Now it looks like it is somehow twisted and won’t work:

But when its turned with the right sides out:

It will look perfect!

And of course, I need two of these:

I slip these over my sleeves so that the raw edges are lined up together:

Joining the Sleeve Outer and Lining

This is the weird looking tricky part. The lining sleeves need to be slipped over the cuffs so that all the raw edges – the outer sleeve, cuff, and sleeve lining – are aligned together. It can be a bit fiddly to do, and it is especially important to make sure that the sleeves or linings are not twisted at all.

Then pin or clip these edges together.

And stitch! So now my jacket looks like this:

Turning

Remember that gap I left in the side seam of the bodice lining? Its time to pull the entire jacket through that gap so that is the right way out.

And I now have perfectly enclosed cuffs on the inside:

And the outside:

The side seam in the lining just needs a few hand stitches to close it, and its near-enough invisible.

Finishing touches

I added a black snap to the shoulder.

And I inserted some eyelets for the drawcord. I only purchased the large green tool to do these earlier this year – the novelty has not worn off yet, I am still keen to add them to everything!

I managed to find drawcord at Lincraft that perfectly matched my fabric – it really was a complete fluke! The zip colour was also a good match, I was originally going to just use a black zip, but I had trouble finding one the right length at Spotlight, so I went to Lincraft and they had this one – perfect!

I did reverse-coverstitching for most of the topstitching using a dark petrol coloured thread, I am still just getting to know my coverstitch machine (after having it for nearly two years), so this is also a new-to-me technique.

The Verdict

So, my Jordis got a lot of wear this winter. It is one of my favourites makes for this year, and I will probably make another one next year, noting the following:

– it will be easier to make the second time around, the facings and bands are a bit fiddly and hard to visualise for the spacially-challenged like me, so for most of this journey I was feeling like it wasn’t going to turn out right (I have had experiences with sewing infinite loops in the past). I also now have the pattern pieces printed, cut out and I have written the English labels on them.

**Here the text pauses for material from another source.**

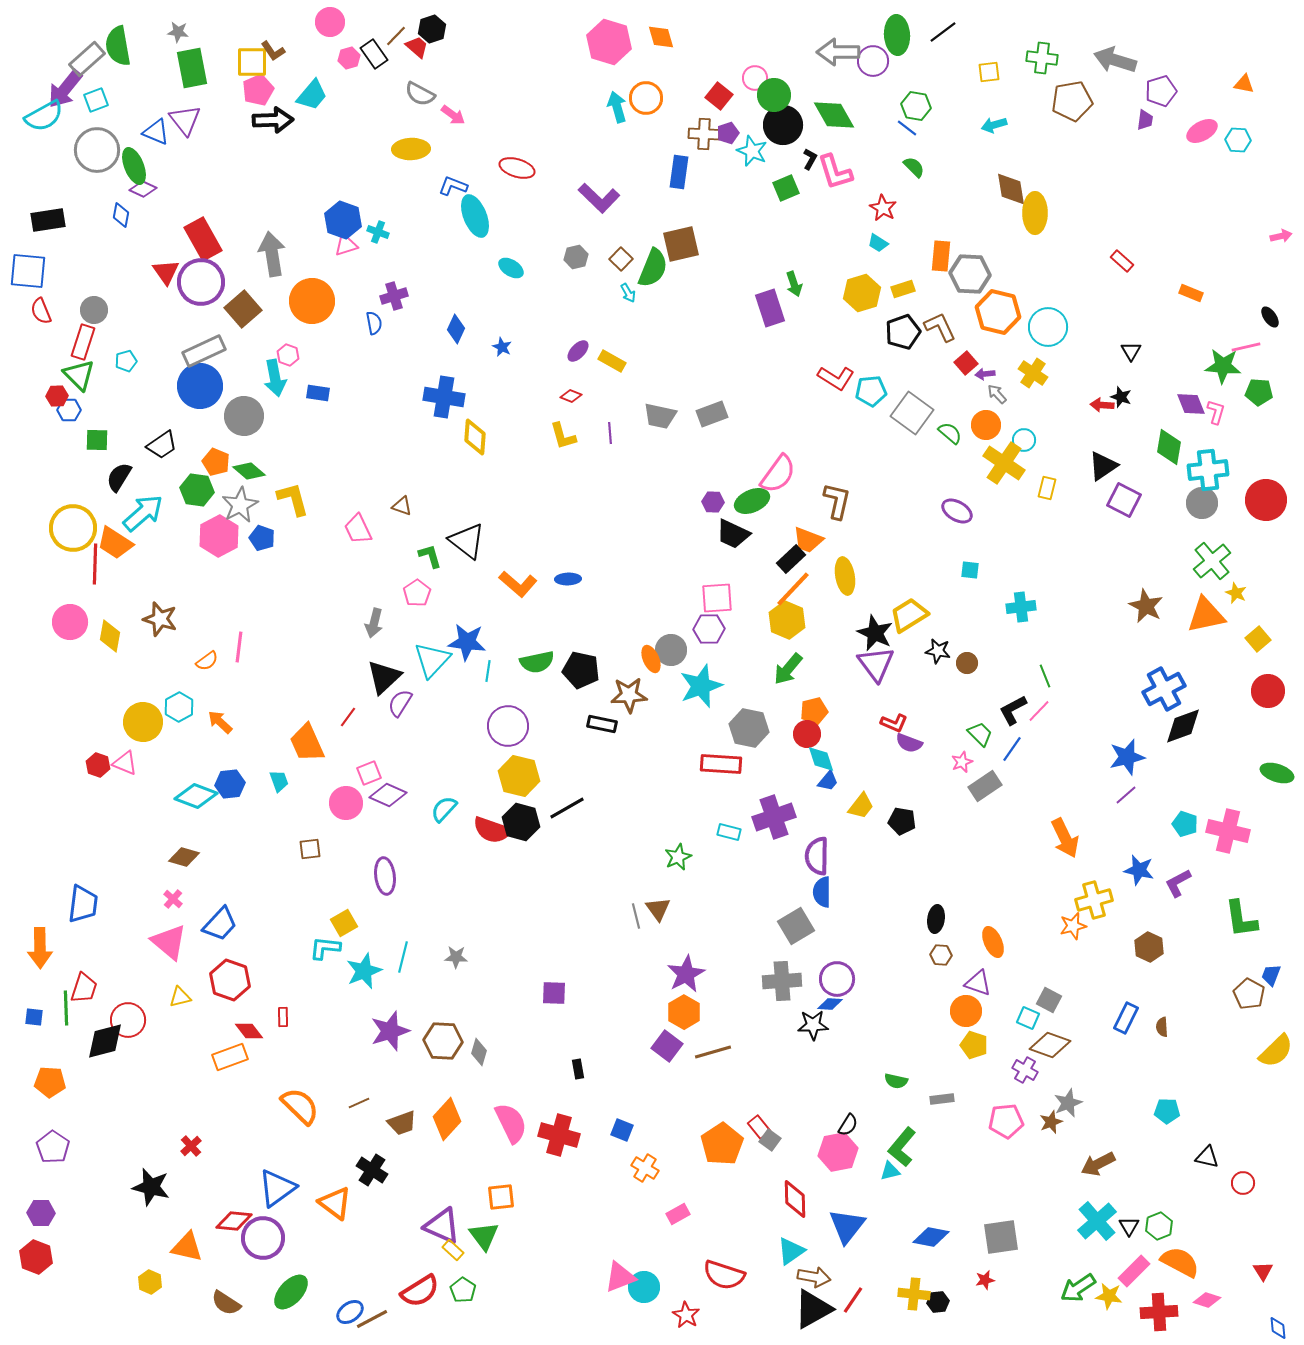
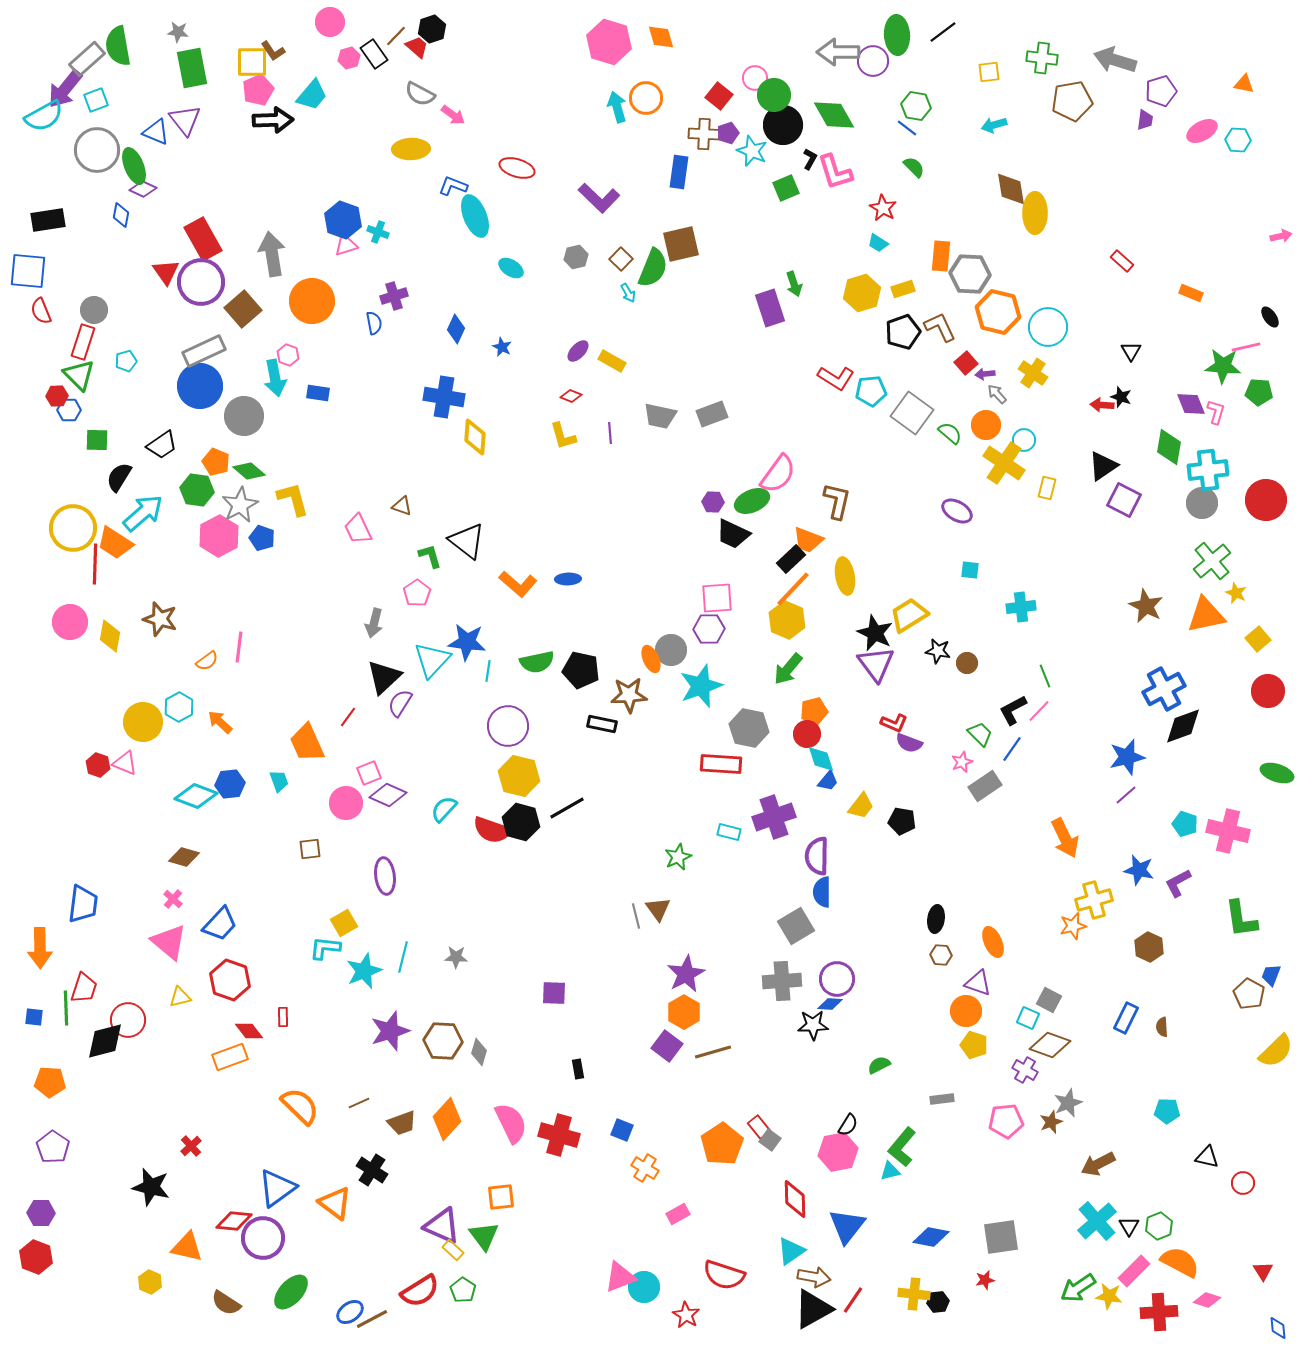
green semicircle at (896, 1081): moved 17 px left, 16 px up; rotated 140 degrees clockwise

– the zipper length is an odd one. I think that if I were more prepared I would invest in a longer zipper and the proper “stops” so that I can adjust it to the perfect length. The zip that I used was not quite the right length – it is close enough, but about 3cm more would have been perfect.

– I stitched most of this using my regular sewing machine. I only used the overlocker for the pocket openings and cuffs. I would also use the overlocker for the neck seams where the hood joins the bodice, mainly because this is the one seam that popped, and I had to restitch it by hand, so a stretch stitch would have been better here.

– I also found that the notch for the waistband didn’t match up where it was supposed to, although that may have been my error, the piece may have been upside down or something, I don’t know, it left me with a slightly wonky waistband in places, I also had trouble turning one of the corners at the lower end of the zip, no matter how I clipped the seam allowance, so there was something not quite right there – again, it was a spacially-challenged thing I think.

Thanks for reading!

3 Comments

  1. This looks great! And I love the idea of a lined hoody. I wonder since you lined the sleeves if it could become reversible with the right type of zipper? I have a few German patterns but have yet to tackle one yet. I am off to check out this pattern now!

  2. This has to be the perfect winter hoodie. I might have to investigate this pattern as I’ve hacked a pattern to give me a diagonal zip.